Exercise brief: Below are records; please write out exactly the lines from the first line through the line containing "respondendo adequadamente a uma perda", with no pictures.

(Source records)
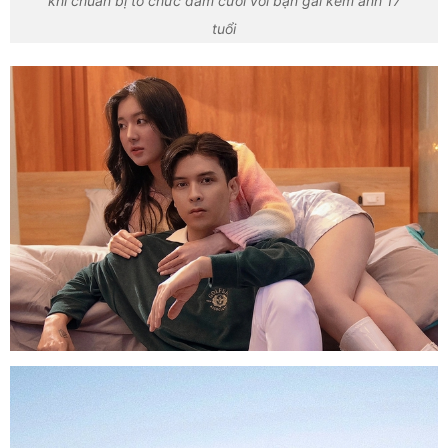
khi chuẩn bị tổ chức đám cưới với bạn gái kém anh 17
tuổi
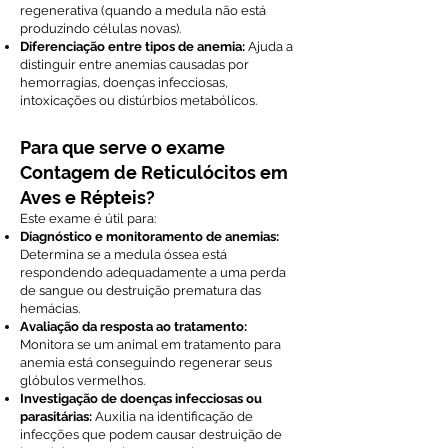
regenerativa (quando a medula não está
produzindo células novas).
Diferenciação entre tipos de anemia:
Ajuda a
distinguir entre anemias causadas por
hemorragias, doenças infecciosas,
intoxicações ou distúrbios metabólicos.
Para que serve o exame
Contagem de Reticulócitos em
Aves e Répteis?
Este exame é útil para:
Diagnóstico e monitoramento de anemias:
Determina se a medula óssea está
respondendo adequadamente a uma perda
de sangue ou destruição prematura das
hemácias.
Avaliação da resposta ao tratamento:
Monitora se um animal em tratamento para
anemia está conseguindo regenerar seus
glóbulos vermelhos.
Investigação de doenças infecciosas ou
parasitárias:
Auxilia na identificação de
infecções que podem causar destruição de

Solution for this problem:
khi chuẩn bị tổ chức đám cưới với bạn gái kém anh 17
tuổi
regenerativa (quando a medula não está
produzindo células novas).
Diferenciação entre tipos de anemia:
Ajuda a
distinguir entre anemias causadas por
hemorragias, doenças infecciosas,
intoxicações ou distúrbios metabólicos.
Para que serve o exame
Contagem de Reticulócitos em
Aves e Répteis?
Este exame é útil para:
Diagnóstico e monitoramento de anemias:
Determina se a medula óssea está
respondendo adequadamente a uma perda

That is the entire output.